La diffamation en droit de la presse – stage avocat

By 26 March 2012

II- Le travail effectué en matière de diffamation en droit de la presse

La rédaction d’une assignation

Le cabinet LUSSAN & ASSOCIES est très connu à Paris pour les compétences de Jean-Yves Dupeux (célèbre avocat en droit de la presse). En effet, Jean-Yves Dupeux est un as de la plaidoirie, je l’ai d’ailleurs souvent écouté plaidé au cours de mon stage et sa bonne réputation est réellement méritée.

J’ai d’ailleurs eu l’opportunité de travailler avec ce ténor du barreau.

Au début de mon stage, je n’avais pas une réelle notion du droit de la presse et je n’en comprenais pas réellement sa portée.

En effet, le droit de la presse n’est pas une matière étudiée à l’IUP et à mon tort je ne m’y étais donc pas réellement intéressée.

Au cours d’une des réunions du lundi matin (organisées spécialement par JY DUPEUX, afin de pouvoir informer les avocats et les stagiaires des affaires traitées par le cabinet dans la semaine), Jean-Yves Dupeux annonce à son auditoire qu’il recherche un ou une stagiaire intéressé(e) par le droit de la presse, pour lui confier un dossier très important en matière de diffamation.

Curieuse d’en apprendre un peu plus en cette matière, je me suis tout de suite portée volontaire et je me suis alors retrouvé en possession d’un énorme dossier à traiter.

Jean-Yves Dupeux m’a expliqué les faits du dossier.

Les faits du dossier :Le dossier concernait une affaire très ancienne datant de 1984. En effet, le 16 octobre 1984, un petit garçon de quatre ans, fut retrouvé mort dans une rivière.Sa disparition avait été signalée par un coup de fil anonyme.

La famille du petit garçon décédé faisait l’objet de menaces téléphoniques et écrites anonymes depuis plusieurs années, ce qui avait entraîné une enquête de la gendarmerie. Cette affaire avait été close par une ordonnance de non-lieu, faute d’éléments permettant d’identifier l’auteur de ces menaces écrites et téléphoniques.

Le père de l’enfant, a toujours soupçonné Monsieur ZZZZZ d’être le corbeau et également le ravisseur de l’enfant.

Les gendarmes soupçonnaient Monsieur ZZZZZ et le placèrent en garde-à-vue, puis interrogeaient la jeune sœur de sa femme, M. B., âgée de quinze ans.

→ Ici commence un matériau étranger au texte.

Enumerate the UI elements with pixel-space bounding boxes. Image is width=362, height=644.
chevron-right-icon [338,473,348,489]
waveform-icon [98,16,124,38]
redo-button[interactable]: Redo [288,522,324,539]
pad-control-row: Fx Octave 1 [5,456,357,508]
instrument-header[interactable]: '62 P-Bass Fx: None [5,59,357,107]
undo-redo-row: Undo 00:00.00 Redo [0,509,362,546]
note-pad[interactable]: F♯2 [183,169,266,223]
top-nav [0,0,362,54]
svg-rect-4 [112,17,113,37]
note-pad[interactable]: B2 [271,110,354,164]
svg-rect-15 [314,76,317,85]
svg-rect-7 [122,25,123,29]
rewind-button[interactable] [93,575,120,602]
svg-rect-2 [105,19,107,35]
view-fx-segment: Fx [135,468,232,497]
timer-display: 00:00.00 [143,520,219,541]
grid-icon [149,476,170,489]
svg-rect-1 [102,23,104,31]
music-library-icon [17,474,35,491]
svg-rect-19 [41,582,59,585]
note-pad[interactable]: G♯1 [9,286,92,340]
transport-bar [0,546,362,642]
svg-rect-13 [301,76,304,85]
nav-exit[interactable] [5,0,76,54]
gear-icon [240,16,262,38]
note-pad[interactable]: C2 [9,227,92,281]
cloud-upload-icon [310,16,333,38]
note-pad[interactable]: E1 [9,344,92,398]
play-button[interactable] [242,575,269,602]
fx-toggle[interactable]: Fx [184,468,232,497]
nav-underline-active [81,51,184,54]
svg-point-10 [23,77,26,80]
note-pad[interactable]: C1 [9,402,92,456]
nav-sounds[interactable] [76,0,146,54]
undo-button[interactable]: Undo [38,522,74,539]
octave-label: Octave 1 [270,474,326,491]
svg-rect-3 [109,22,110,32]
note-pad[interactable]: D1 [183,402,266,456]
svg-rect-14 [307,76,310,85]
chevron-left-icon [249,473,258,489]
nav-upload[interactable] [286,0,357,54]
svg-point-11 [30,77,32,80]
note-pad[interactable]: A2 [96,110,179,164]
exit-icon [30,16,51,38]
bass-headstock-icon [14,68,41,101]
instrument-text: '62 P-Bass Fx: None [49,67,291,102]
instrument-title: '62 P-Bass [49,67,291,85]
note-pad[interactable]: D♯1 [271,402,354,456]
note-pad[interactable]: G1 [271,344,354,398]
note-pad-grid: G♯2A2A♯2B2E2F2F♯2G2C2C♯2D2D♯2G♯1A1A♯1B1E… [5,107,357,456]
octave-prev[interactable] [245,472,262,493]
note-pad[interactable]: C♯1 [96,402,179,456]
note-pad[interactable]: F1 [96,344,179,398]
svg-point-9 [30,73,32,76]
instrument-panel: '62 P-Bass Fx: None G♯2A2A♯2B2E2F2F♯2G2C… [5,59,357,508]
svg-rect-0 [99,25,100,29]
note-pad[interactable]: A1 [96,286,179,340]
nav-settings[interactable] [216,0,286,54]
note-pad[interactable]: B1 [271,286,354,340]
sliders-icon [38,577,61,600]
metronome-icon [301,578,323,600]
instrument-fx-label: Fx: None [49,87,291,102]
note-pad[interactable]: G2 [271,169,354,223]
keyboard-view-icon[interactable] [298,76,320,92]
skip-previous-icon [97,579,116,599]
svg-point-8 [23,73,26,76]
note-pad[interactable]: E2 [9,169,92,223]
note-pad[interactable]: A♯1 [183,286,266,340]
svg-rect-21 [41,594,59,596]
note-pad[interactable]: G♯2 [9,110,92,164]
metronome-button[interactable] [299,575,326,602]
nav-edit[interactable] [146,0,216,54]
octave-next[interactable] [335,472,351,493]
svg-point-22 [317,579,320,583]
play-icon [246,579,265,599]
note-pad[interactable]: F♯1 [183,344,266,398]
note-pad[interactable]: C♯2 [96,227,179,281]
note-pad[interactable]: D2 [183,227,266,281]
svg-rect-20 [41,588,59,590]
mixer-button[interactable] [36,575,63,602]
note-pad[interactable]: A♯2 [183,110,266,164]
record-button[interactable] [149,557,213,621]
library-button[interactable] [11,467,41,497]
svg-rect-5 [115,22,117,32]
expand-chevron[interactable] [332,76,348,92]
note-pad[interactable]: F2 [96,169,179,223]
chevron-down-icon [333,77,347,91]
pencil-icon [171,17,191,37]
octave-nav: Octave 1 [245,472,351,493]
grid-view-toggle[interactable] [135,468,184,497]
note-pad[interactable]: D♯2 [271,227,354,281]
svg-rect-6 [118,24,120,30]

Après de nombreuses auditions successives, M.B. ressortait le 3 novembre 1984 de la garde-à-vue après avoir signé un procès-verbal dans lequel elle revenait sur ses déclarations initiales, ce qui à la fois détruisait l’alibi de Monsieur ZZZZZ sur son emploi du temps le 16 octobre et impliquait M.B. dans l’enlèvement du petit garçon.

Le 5 novembre 1984, Bernard LAROCHE était arrêté sur son lieu de travail. En effet, M.B. venait de confirmer devant le juge d’instruction le procès-verbal des 2 et 3 novembre 1984 à la gendarmerie.

Or, dès le 6 novembre 1984, M.B. revenait sur les déclarations figurant au procès-verbal des 2 et 3 novembre 1984, et était entendue par le juge d’instruction en présence de sa mère. Malgré l’enregistrement de ses dénégations, le juge d’instruction affirmait aux journalistes et devant les micros de FR3 Lorraine qu’il restait convaincu de la culpabilité de Monsieur ZZZZZ, en raison d’un témoignage capital (celui de M.B.) et d’un début d’expertise d’écritures alors en cours (et devant être annulé par la Chambre d’Accusation de Nancy le 19 décembre 1984).

Le père du petit garçon, toujours convaincu par la culpabilité de Monsieur ZZZZZ le tua.

Il a alors été renvoyé le 24 juillet 1986 par la Chambre d’Accusation de Nancy devant la Cour d’Assises des Vosges sous l’accusation d’assassinat.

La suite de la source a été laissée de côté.